Machine Learning-Guided Dual Optimization of the Substrate Specificity and Thermostability of Yeast Alcohol Dehydrogenase

Industrial biocatalysis constantly wrestles with the paradox that enzymes optimized for catalytic speed often lose the structural rigidity needed to survive elevated temperatures. Traditional protein‑engineering campaigns address one trait at a time, requiring thousands of screened mutants and lengthy timelines. Recent advances in machine learning have begun to dissolve this bottleneck by extracting predictive patterns from small, high‑quality datasets.
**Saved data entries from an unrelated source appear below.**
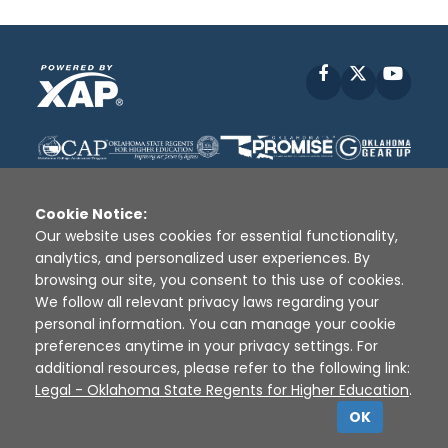
Facebook
X
YouT
Cookie Notice:
Our website uses cookies for essential functionality,
analytics, and personalized user experiences. By
Disclaimer
|
Terms of Use
|
Privacy Policy
|
browsing our site, you consent to this use of cookies.
Sources
|
XAP © 2010 -
2026
We follow all relevant privacy laws regarding your
personal information. You can manage your cookie
preferences anytime in your privacy settings. For
additional resources, please refer to the following link:
Legal - Oklahoma State Regents for Higher Education
.
OK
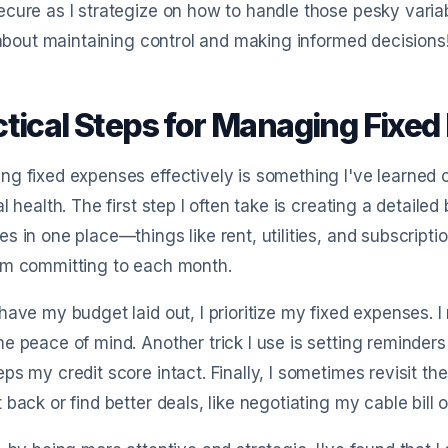
cure as I strategize on how to handle those pesky vari
l about maintaining control and making informed decisions
ctical Steps for Managing Fixed
g fixed expenses effectively is something I've learned c
al health. The first step I often take is creating a detaile
s in one place—things like rent, utilities, and subscripti
’m committing to each month.
have my budget laid out, I prioritize my fixed expenses. I
e peace of mind. Another trick I use is setting reminders
ps my credit score intact. Finally, I sometimes revisit th
 back or find better deals, like negotiating my cable bill 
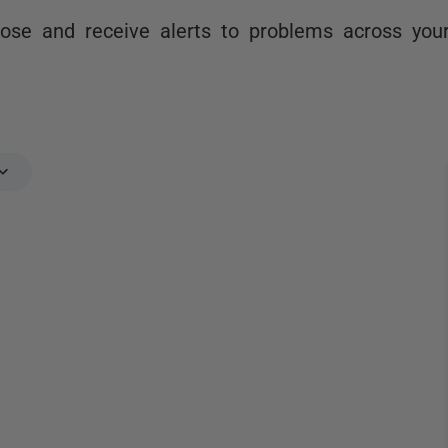
nose and receive alerts to problems across you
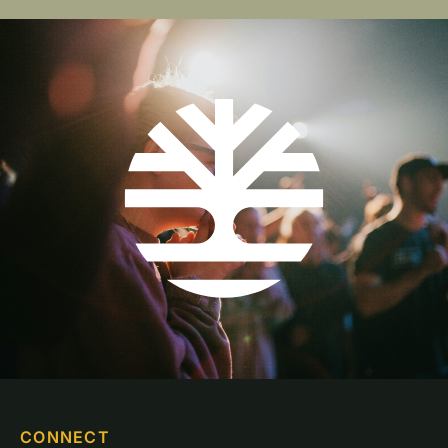
CONNECT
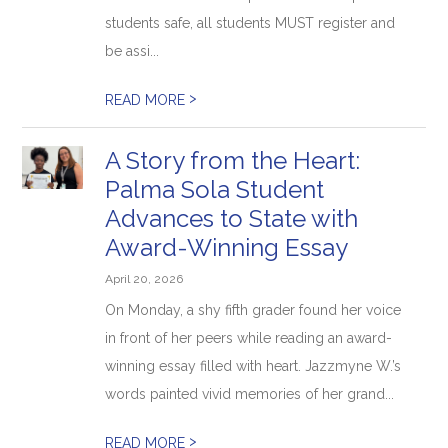
students safe, all students MUST register and
be assi...
>
READ MORE
A Story from the Heart:
Palma Sola Student
Advances to State with
Award-Winning Essay
April 20, 2026
On Monday, a shy fifth grader found her voice
in front of her peers while reading an award-
winning essay filled with heart. Jazzmyne W.’s
words painted vivid memories of her grand...
>
READ MORE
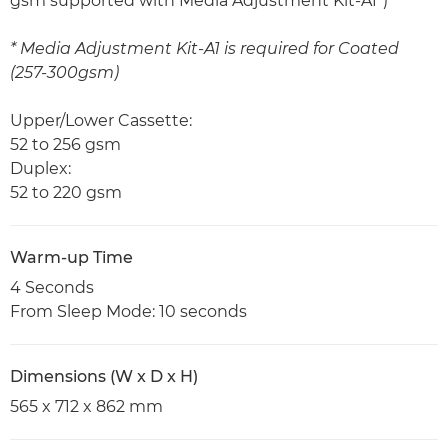
gsm supported with Media Adjustment Kit-A1*)
* Media Adjustment Kit-A1 is required for Coated
(257-300gsm)
Upper/Lower Cassette:
52 to 256 gsm
Duplex:
52 to 220 gsm
Warm-up Time
4 Seconds
From Sleep Mode: 10 seconds
Dimensions (W x D x H)
565 x 712 x 862 mm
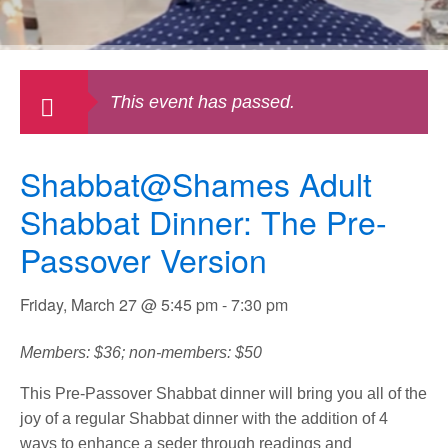
This event has passed.
Shabbat@Shames Adult
Shabbat Dinner: The Pre-
Passover Version
Friday, March 27 @ 5:45 pm
-
7:30 pm
Members: $36; non-members: $50
This Pre-Passover Shabbat dinner will bring you all of the
joy of a regular Shabbat dinner with the addition of 4
ways to enhance a seder through readings and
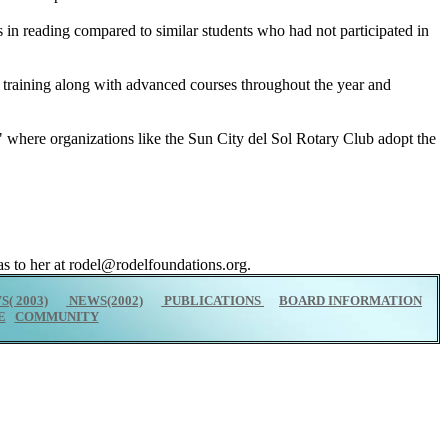
s in reading compared to similar students who had not participated in
y training along with advanced courses throughout the year and
" where organizations like the Sun City del Sol Rotary Club adopt the
s to her at rodel@rodelfoundations.org.
( 2003)
NEWS(2002)
PUBLICATIONS
BOARD INFORMATION
E
COMMUNITY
When applied to yeast alcohol dehydrogenase I, a workhorse for aldehyde reduction, such algorithms can forecast how amino‑acid changes will reshape both the active‑site geometry and the protein’s overall stability.
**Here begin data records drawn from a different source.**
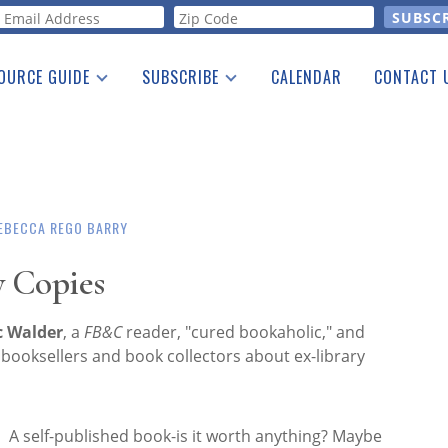
orm
OURCE GUIDE
SUBSCRIBE
CALENDAR
CONTACT 
a Listing
Print Edition
Advertising
he Guide
Free E-letter
EBECCA REGO BARRY
y Copies
c Walder
, a
FB&C
reader, "cured bookaholic," and
booksellers and book collectors about ex-library
A self-published book-is it worth anything? Maybe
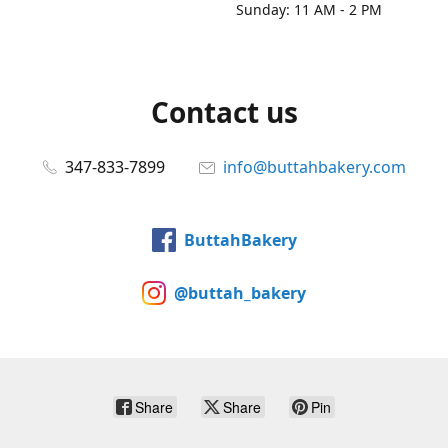
Sunday: 11 AM - 2 PM
Contact us
347-833-7899
info@buttahbakery.com
ButtahBakery
@buttah_bakery
Share
Share
Pin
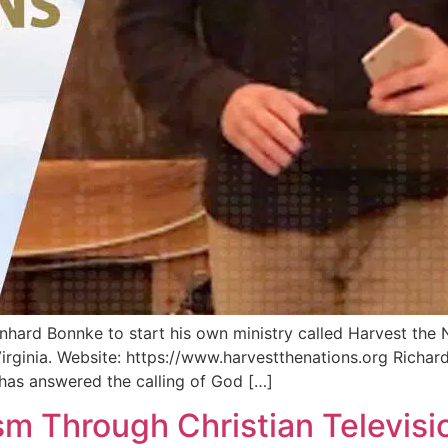
inhard Bonnke to start his own ministry called Harvest the 
 Virginia. Website: https://www.harvestthenations.org Richar
has answered the calling of God […]
sm Through Christian Televisi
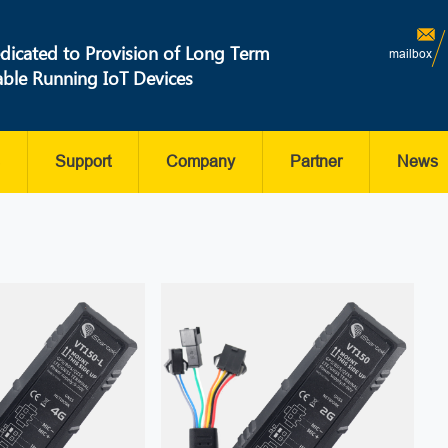
dicated to Provision of Long Term
mailbox
able Running IoT Devices
Support
Company
Partner
News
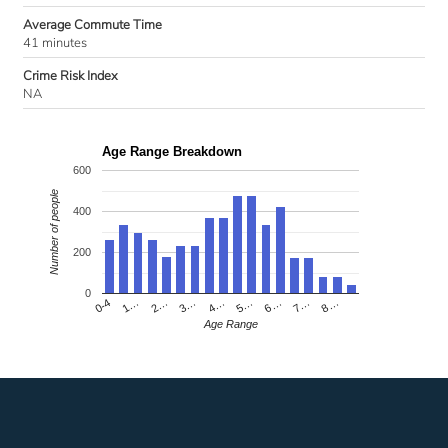
Average Commute Time
41 minutes
Crime Risk Index
NA
Age Range Breakdown
600
Number of people
400
200
0
4…
2…
0-4
7…
5…
3…
1…
8…
6…
Age Range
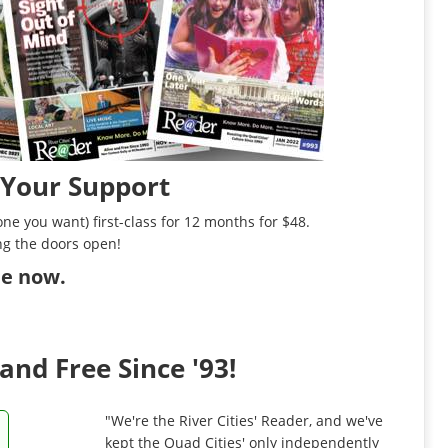
 Your Support
ne you want) first-class for 12 months for $48.
ng the doors open!
ibe now
.
and Free Since '93!
"We're the River Cities' Reader, and we've
kept the Quad Cities' only independently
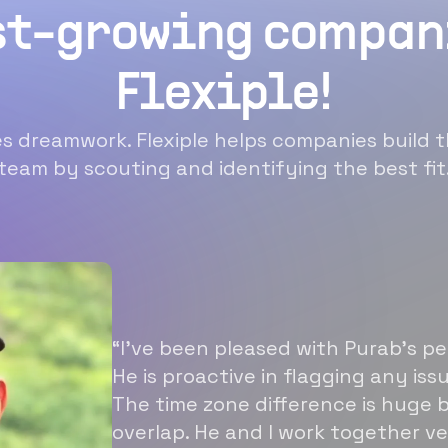
st-growing compan
Flexiple!
 dreamwork. Flexiple helps companies build t
team by scouting and identifying the best fit
“I’ve been pleased with Purab’s p
He is proactive in flagging any is
The time zone difference is huge b
overlap. He and I work together ve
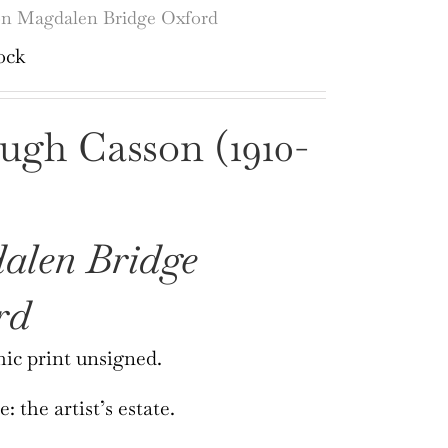
n Magdalen Bridge Oxford
ock
ugh Casson (1910-
alen Bridge
rd
ic print unsigned.
 the artist’s estate.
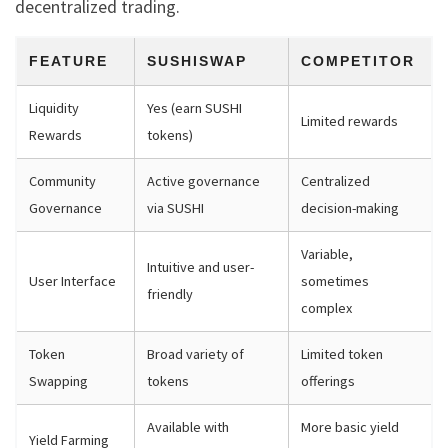
decentralized trading.
FEATURE
SUSHISWAP
COMPETITOR
Liquidity
Yes (earn SUSHI
Limited rewards
Rewards
tokens)
Community
Active governance
Centralized
Governance
via SUSHI
decision-making
Variable,
Intuitive and user-
User Interface
sometimes
friendly
complex
Token
Broad variety of
Limited token
Swapping
tokens
offerings
Available with
More basic yield
Yield Farming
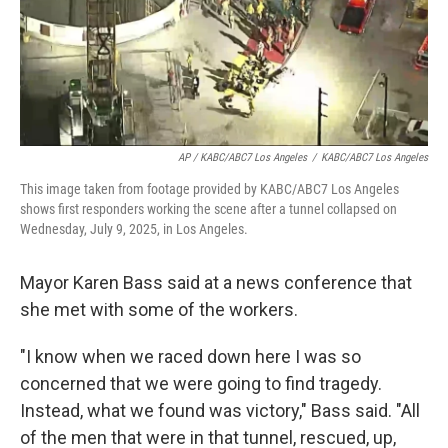
AP / KABC/ABC7 Los Angeles
/
KABC/ABC7 Los Angeles
This image taken from footage provided by KABC/ABC7 Los Angeles
shows first responders working the scene after a tunnel collapsed on
Wednesday, July 9, 2025, in Los Angeles.
Mayor Karen Bass said at a news conference that
she met with some of the workers.
"I know when we raced down here I was so
concerned that we were going to find tragedy.
Instead, what we found was victory," Bass said. "All
of the men that were in that tunnel, rescued, up,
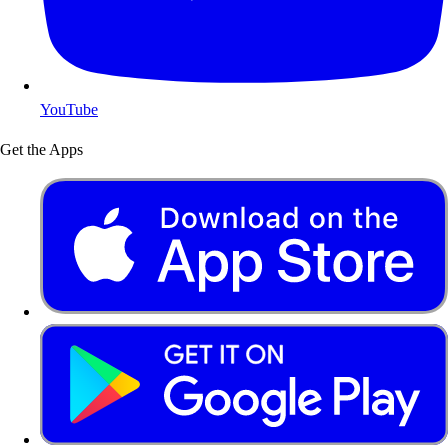
YouTube
Get the Apps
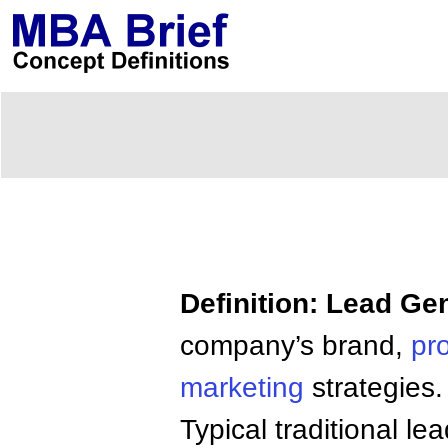
Definition: Lead Ge
company’s brand,
pr
marketing
strategies.
Typical traditional l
In the reported study, researchers first mapped the substrate‑binding pocket of YADH with docking simulations focused on trans‑2‑nonenal, a non‑native aldehyde of interest to the fragrance sector. Saturation and random mutagenesis targeted residues highlighted by the model, generating a library of variants that were assayed for activity and thermostability. A supervised machine‑learning model trained on these measurements then ranked unseen combinations, leading to four mutants with higher specific activity and one that also resisted thermal denaturation. The best performer more than doubled the conversion rate while maintaining activity at temperatures that would inactivate the wild‑type enzyme.
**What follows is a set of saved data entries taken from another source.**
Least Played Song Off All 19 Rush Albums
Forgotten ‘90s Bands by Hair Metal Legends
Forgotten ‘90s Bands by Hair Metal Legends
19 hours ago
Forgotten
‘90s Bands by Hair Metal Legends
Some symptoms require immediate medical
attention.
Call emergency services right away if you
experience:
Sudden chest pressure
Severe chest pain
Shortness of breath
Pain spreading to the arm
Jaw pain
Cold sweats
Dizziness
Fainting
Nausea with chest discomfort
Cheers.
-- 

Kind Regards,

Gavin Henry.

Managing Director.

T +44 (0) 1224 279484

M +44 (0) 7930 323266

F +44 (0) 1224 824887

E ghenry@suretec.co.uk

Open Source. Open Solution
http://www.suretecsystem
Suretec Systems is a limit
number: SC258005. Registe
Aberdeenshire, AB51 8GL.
The implications extend far beyond a single enzyme. By proving that a limited experimental set can fuel accurate predictions, the workflow reduces the cost and time associated with directed evolution, accelerating the deployment of greener processes that replace harsh chemical catalysts. Companies developing bio‑based solvents, flavors, or pharmaceuticals can now explore non‑native substrates without redesigning the entire enzyme from scratch. Future work will likely integrate larger protein‑structure databases and reinforcement‑learning loops, further sharpening the ability to co‑optimize activity, selectivity, and stability across diverse biocatalytic platforms.